Italy soon pays the EU’s first check, approving on Tuesday its stimulus plan, funded by unprecedented public debt, which is said to be floating an economy devastated by the corona virus epidemic.
“This is a day to add pride to our country,” underlined President Mario Draghi from the famous Cincinnati movie studios in Rome, who addressed the press with Commission Chairman Ursula van der Leyen.
The recovery plan is “an opportunity for a generation to invest in Italy’s strength and turn Italy into a development engine in Europe. You have the full support of the European Commission, “she told the Associated Press.
As the first beneficiary of the மீ 191.5 billion European recovery program in loans and grants, Italy has no right to make mistakes, especially the so-called “cheap” countries that have expressed skepticism about the use of funds.
“We all have a responsibility to European citizens who pay taxes to fund our national program. We have a responsibility to do better, before implementing the reforms” at maximum speed, “he said.
To satisfy the revolt of the states led by the Netherlands and Austria without hesitation, Brussels provided 7 750 billion provided by the broader European common loan program in the implementation of the reforms.
– Pressure on Rome –
The pressure on Rome is enormous: “If the Italian plan fails, it will call into question the entire European policy of general European policy,” said Carlo Aldomont, a professor of economics at the University of Pocono who was interviewed by AFP.
“Cheap countries will say + we said, you can’t spend European manna well +”.
The first installment of the mega-stimulus project is expected to arrive in Italy in July or around 25 25 billion.
If Rome has shown incompetence in managing European finances in the past, Mario Draghi’s leadership of the country has changed the situation.
He appointed thirty commissioners with special powers to revive 57 infrastructure projects, immersed in the twists and turns of the glorious Italian bureaucracy and issued a series of orders to facilitate and expedite procedures.
Mario Draghi is banking on an ambitious investment plan of 2 222.1 billion over six years, focusing on digitalisation, climate change and infrastructure.
“It will be a very difficult task, but all stages of the reforms will be taken before the end of Mario Draghi’s order, which will remain in the saddle until the end of his decree in 2023,” he said.
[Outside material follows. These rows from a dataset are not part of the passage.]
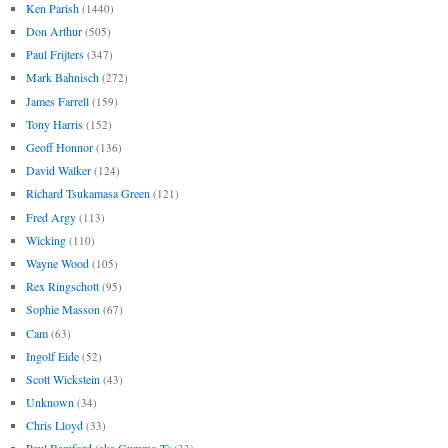
Ken Parish
(1440)
Don Arthur
(505)
Paul Frijters
(347)
Mark Bahnisch
(272)
James Farrell
(159)
Tony Harris
(152)
Geoff Honnor
(136)
David Walker
(124)
Richard Tsukamasa Green
(121)
Fred Argy
(113)
Wicking
(110)
Wayne Wood
(105)
Rex Ringschott
(95)
Sophie Masson
(67)
Cam
(63)
Ingolf Eide
(52)
Scott Wickstein
(43)
Unknown
(34)
Chris Lloyd
(33)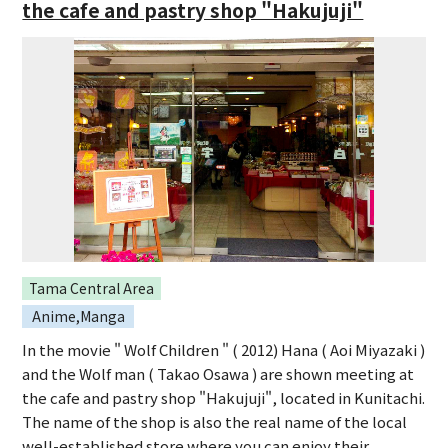
the cafe and pastry shop "Hakujuji"
Tama Central Area
Anime,Manga
In the movie " Wolf Children " ( 2012) Hana ( Aoi Miyazaki )
and the Wolf man ( Takao Osawa ) are shown meeting at
the cafe and pastry shop "Hakujuji", located in Kunitachi.
The name of the shop is also the real name of the local
well-established store where you can enjoy their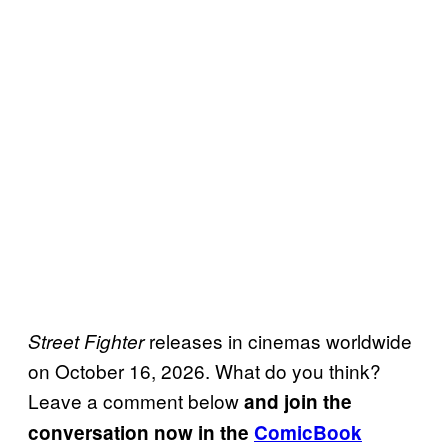
releases in cinemas worldwide
Street Fighter
on October 16, 2026. What do you think?
Leave a comment below
and join the
conversation now in the
ComicBook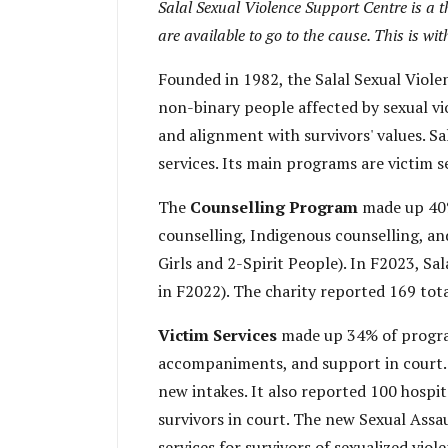
Salal Sexual Violence Support Centre is a t
are available to go to the cause. This is w
Founded in 1982, the Salal Sexual Viol
non-binary people affected by sexual vi
and alignment with survivors' values. Sa
services. Its main programs are victim s
The
Counselling Program
made up 40% 
counselling, Indigenous counselling, a
Girls and 2-Spirit People). In F2023, Sa
in F2022). The charity reported 169 tota
Victim Services
made up 34% of program 
accompaniments, and support in court. 
new intakes. It also reported 100 hosp
survivors in court. The new Sexual Assa
services for survivors of sexualized viol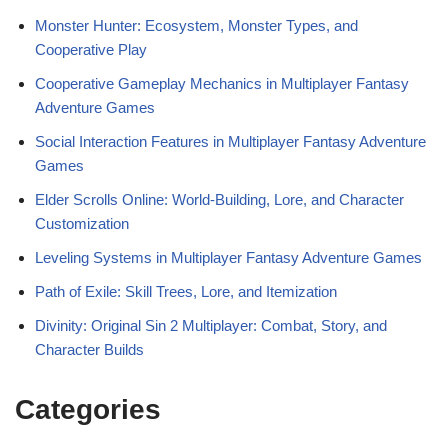
Monster Hunter: Ecosystem, Monster Types, and
Cooperative Play
Cooperative Gameplay Mechanics in Multiplayer Fantasy
Adventure Games
Social Interaction Features in Multiplayer Fantasy Adventure
Games
Elder Scrolls Online: World-Building, Lore, and Character
Customization
Leveling Systems in Multiplayer Fantasy Adventure Games
Path of Exile: Skill Trees, Lore, and Itemization
Divinity: Original Sin 2 Multiplayer: Combat, Story, and
Character Builds
Categories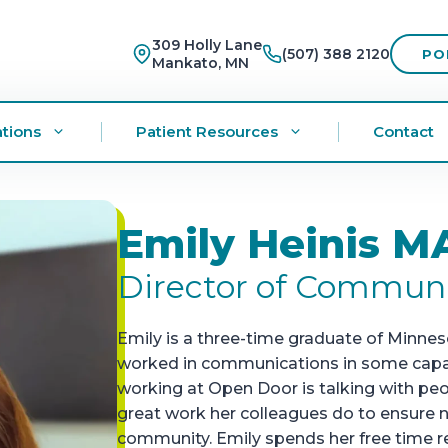
309 Holly Lane
(507) 388 2120
PO
Mankato, MN
tions
Patient Resources
Contact
Emily Heinis M
Director of Commun
Emily is a three-time graduate of Minne
worked in communications in some capacit
working at Open Door is talking with pe
great work her colleagues do to ensure n
community. Emily spends her free time re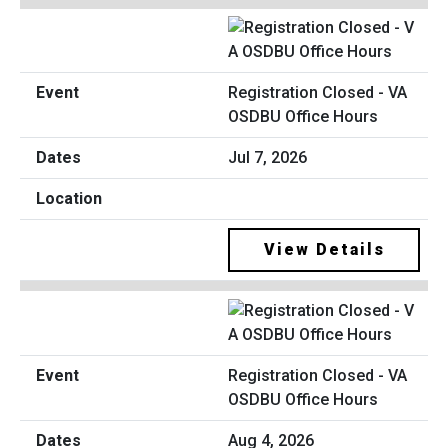
Registration Closed - VA
OSDBU Office Hours
Jul 7, 2026
View Details
Registration Closed - VA
OSDBU Office Hours
Aug 4, 2026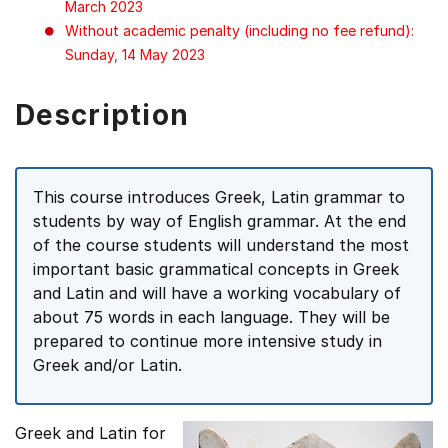
March 2023
Without academic penalty (including no fee refund):
Sunday, 14 May 2023
Description
This course introduces Greek, Latin grammar to
students by way of English grammar. At the end
of the course students will understand the most
important basic grammatical concepts in Greek
and Latin and will have a working vocabulary of
about 75 words in each language. They will be
prepared to continue more intensive study in
Greek and/or Latin.
Greek and Latin for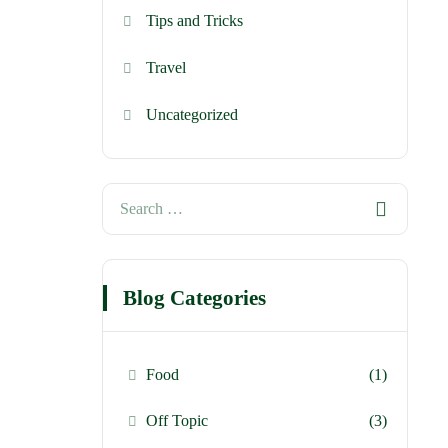
Tips and Tricks
Travel
Uncategorized
Blog Categories
Food
(1)
Off Topic
(3)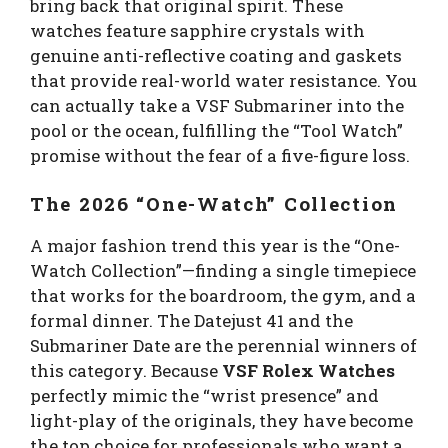
bring back that original spirit. These
watches feature sapphire crystals with
genuine anti-reflective coating and gaskets
that provide real-world water resistance. You
can actually take a VSF Submariner into the
pool or the ocean, fulfilling the “Tool Watch”
promise without the fear of a five-figure loss.
The 2026 “One-Watch” Collection
A major fashion trend this year is the “One-
Watch Collection”—finding a single timepiece
that works for the boardroom, the gym, and a
formal dinner. The Datejust 41 and the
Submariner Date are the perennial winners of
this category. Because
VSF Rolex Watches
perfectly mimic the “wrist presence” and
light-play of the originals, they have become
the top choice for professionals who want a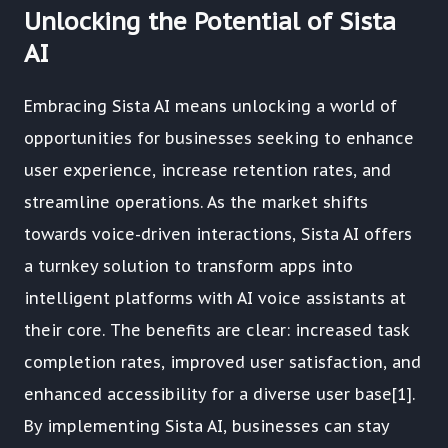
Unlocking the Potential of Sista
AI
Embracing Sista AI means unlocking a world of
opportunities for businesses seeking to enhance
user experience, increase retention rates, and
streamline operations. As the market shifts
towards voice-driven interactions, Sista AI offers
a turnkey solution to transform apps into
intelligent platforms with AI voice assistants at
their core. The benefits are clear: increased task
completion rates, improved user satisfaction, and
enhanced accessibility for a diverse user base[1].
By implementing Sista AI, businesses can stay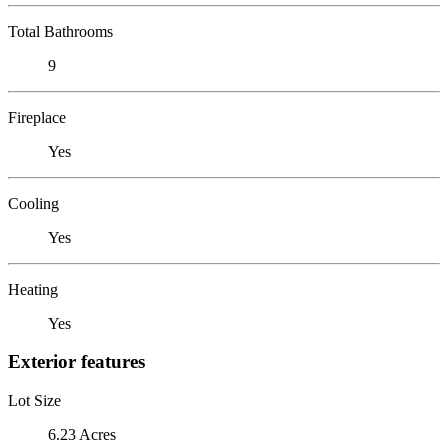
Total Bathrooms
9
Fireplace
Yes
Cooling
Yes
Heating
Yes
Exterior features
Lot Size
6.23 Acres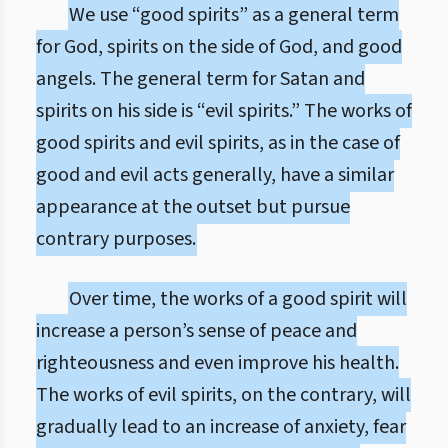
We use “good spirits” as a general term
for God, spirits on the side of God, and good
angels. The general term for Satan and
spirits on his side is “evil spirits.” The works of
good spirits and evil spirits, as in the case of
good and evil acts generally, have a similar
appearance at the outset but pursue
contrary purposes.
Over time, the works of a good spirit will
increase a person’s sense of peace and
righteousness and even improve his health.
The works of evil spirits, on the contrary, will
gradually lead to an increase of anxiety, fear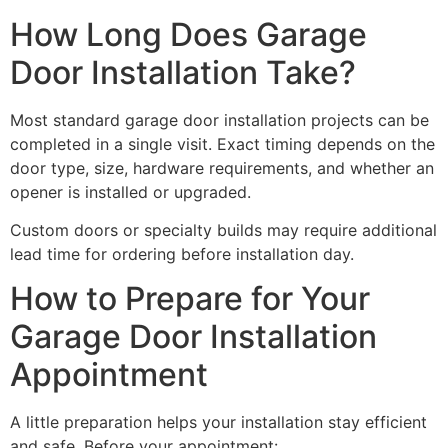
How Long Does Garage
Door Installation Take?
Most standard garage door installation projects can be
completed in a single visit. Exact timing depends on the
door type, size, hardware requirements, and whether an
opener is installed or upgraded.
Custom doors or specialty builds may require additional
lead time for ordering before installation day.
How to Prepare for Your
Garage Door Installation
Appointment
A little preparation helps your installation stay efficient
and safe. Before your appointment: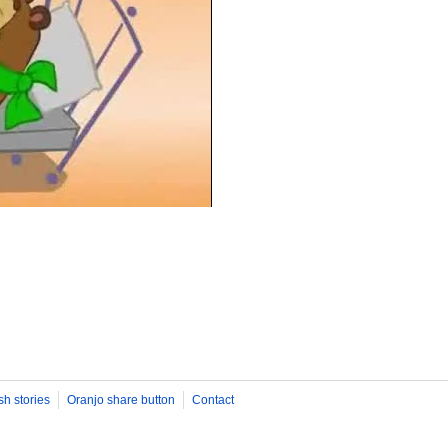
sh stories
Oranjo share button
Contact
Altomont.
The former president of the European Central Bank, who is credited with saving the eurozone in the midst of the debt crisis, has entered the political arena and redistributed cards in Europe.
– “Excellent reliability” –
“Mario Draghi has indeed become Europe’s new leader,” an Angela Merkel on the trip and Emmanuel Macron, who faces an election deadline, promise Carlo Aldomonte.
Lucia Tajoli, professor of economic policy at Milan’s Polytechnic, believes that “Mario Draghi enjoys even more credibility with” hawks “across Europe, so he has more room for negotiation than others.”
But he told the AFP that “this money will have to be spent in full to recover quickly across Italy and the European Union.”
The Italian economy is showing signs of improvement and is expected to grow by almost 5% this year thanks to stimulus measures and investments.
However, Brussels usually exemplifies Italy’s “extreme economic imbalances”, especially “high debt” and “continued recession of productivity”.
Rome can not keep its economy afloat forever, warns Ignacio Visco, governor of the Bank of Italy. According to him, “the future built on public aid and grants is unimaginable.”